Making difficult software architecture choices

Concurrency and asynchronous PHP

Allow me to take you on a little stroll down memory lane. I look back on the last 10 years of my career using PHP and realize just how much things have changed on the web and yet how little of PHP's core architecture has changed in response. This is not necessarily a bad thing, because it speaks volumes about how good those architectural choices were that they managed to survive all of the changes we've witnessed on the web. Changes like WebSockets and HTTP/2, which have fundamentally changed the way we think about web development today. Despite these changes, however, PHP remained one of the most dominant languages used for web development to this day.

The Back Story

So the reason I wrote this article and decided to share it with you is because I've been working on a little pet project of mine recently that really got me thinking. Years ago, when I first started out using PHP there was no threading library or asynchronous multi-tasking library for PHP. You basically just deal with the stateless nature of HTTP as it always was… One request at a time.

When WebSockets came into the picture a few years ago, however, they changed everything. Now you could actually build stateless or stateful services in your backend with a stateful protocol where asynchronous work was possible on both ends of the connection. This was a huge eye-opener for me.

Imagine all of the useful things you could do with this! Of course, Node.js became the namesake of this era at first. Though it wasn't long before people realized the architectural design details of their servers and underlying back-end applications were really brought to question at this point. It proved that languages like Go and Erlang, which were built for concurrent programming could really thrive in this space. Though, the fact that they didn't take off like a rocket to the moon isn't a direct result of any of that. There were bigger barriers there. People had been building and growing their code bases in other, more popular, languages for web development, like PHP and Ruby, for years. Very few people were actually willing to abandon all that work and switch to something new and cool just because it was cool.

Down this windy road we went and today more and more people approach me with the daunting question: How should I choose between PHP and other technologies when it comes to WebSockets and HTTP/2? and it's a perfectly reasonable question, because you may not have to choose between them when it comes down to it, but you do have to consider the architectural trade offs to get some idea of the consequences of your choices.

So let's get started by exploring the issue in more depth!

What is Software Architecture?

First, one should understand what is meant by software architecture and why it plays such an important role in software design. At its core, software architecture is about making trade offs to prevent failure in software systems. A trade off is sacrificing one thing in order to gain another thing. For example, one could sacrifice a little extra memory in order to gain slightly faster computation. We make such an architectural trade off in PHP with arrays, for example, because in PHP an array is an ordered hashmap, which requires more memory to store, but makes it possible to access the values of the array faster, because of the hashing property. This is seen as an acceptable trade off in PHP, because most PHP requests only live for the span of a few milliseconds, and as such we'd rather take a little more memory to run your request faster and consequently make it easier for someone to use a PHP array as both a dictionary or a list.
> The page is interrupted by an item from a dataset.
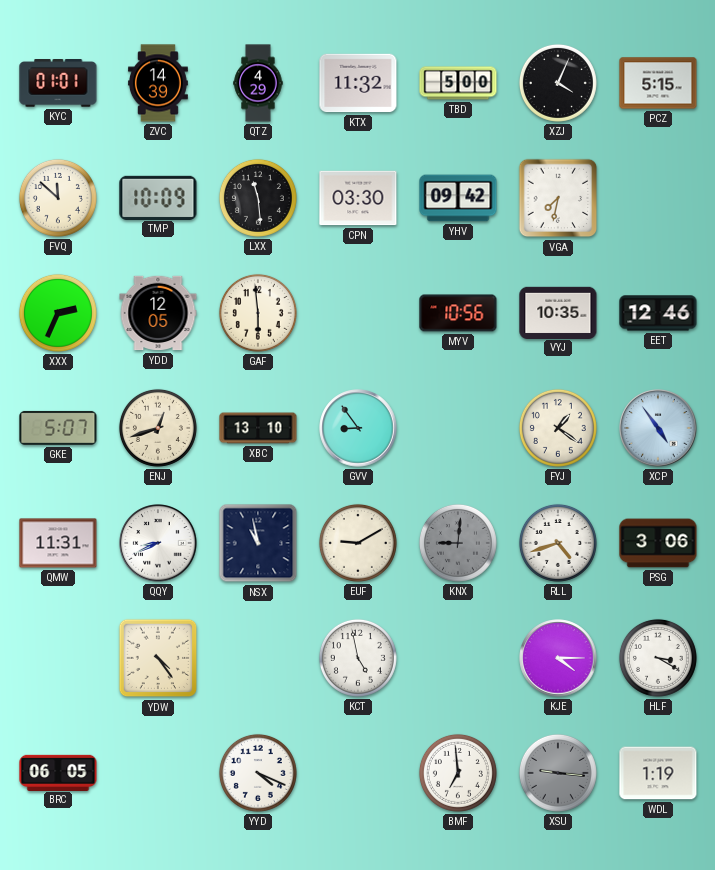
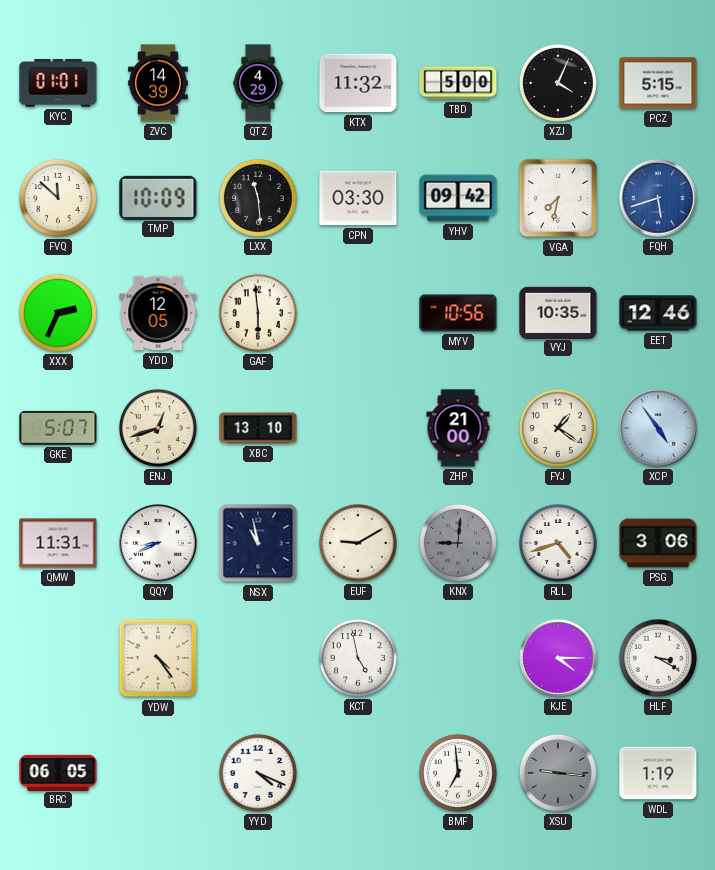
FQH: none -> 5:42
GVV: 8:54 -> none
ZHP: none -> 21:00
Another example of a trade off that PHP makes is evident in its concurrency model. PHP is able to serve hundreds of concurrent requests at the same time, because it is embeddable and extensible by design. In software architecture this is commonly referred to as a non-quality attribute, or a non-functional requirement. Because PHP can be embedded directly in another program, like your Apache httpd server or the PHP Fork Process Manager (or PHP-FPM), it need not worry about concurrency within your application code. The PHP core runtime itself can be duplicated either within a threaded context (typically only used on Windows where forking isn't possible) or a server context (the typical linux setup). This is possible by the Server API (or SAPI), which lets PHP build up and tear down the core runtime's heap memory for each independent request that the server needs to handle.

So in Apache's httpd server, this can be done via the mod_php SAPI quite easily using a pre-fork Multi Process Manager (or MPM). Each httpd child worker process has an embedded copy of the core PHP runtime loaded via an Apache httpd module, and can initialize one request per-process concurrently.

What's probably surprising is that PHP has stuck with this same architectural style for the better part of the last 20 years. So I can't help but wonder, why? I mean, the fact that it still works so effectively to this day, must say something about the things PHP got very right from the beginning.

And in truth, it does…

Because PHP doesn't share anything across requests, it doesn't actually matter that much if PHP fails at doing something in the middle of a request. So for example, let's say there's an odd bug in PHP that causes it to crash once every 100K requests. Well, on a busy server that's getting hundreds of requests per second, that means one critical failure every 15 minutes or so. Given that one PHP request would live in a single process in the aforementioned architecture, that's quite acceptable. Because if that one process crashes only a single request suffers. Note, this is the same architecture used for the vast-majority of PHP applications deployed in production and used on the web every day. If you're running mod_php or PHP-FPM, you're relying on this same multi-process based, shared-nothing architecture.

If you consider the alternative, where PHP lives in a single process, and uses threads to serve requests, a crash that happens in a single thread causes all of the other requests being served by that same process to go down as well. So you end up losing hundreds of requests every 15 minutes instead of just one (in our busy server scenario). That would be a rather poor architectural design detail for PHP and as such you don't really see anyone deploying PHP on Windows. It just doesn't make sense.

What is Concurrency?

If we're going to talk about concurrency, we should really try to understand what concurrency means and why it plays such a big role in PHP's architectural choices.

Concurrency really takes on two forms. There's hardware-based concurrency, which means that two things are happening at the same time at the hardware level. Then there's software-based concurrency, which means that it appears as though two things are happening at the same time in our software, except that as far as the hardware is concerned, they're happening serially (one after the other).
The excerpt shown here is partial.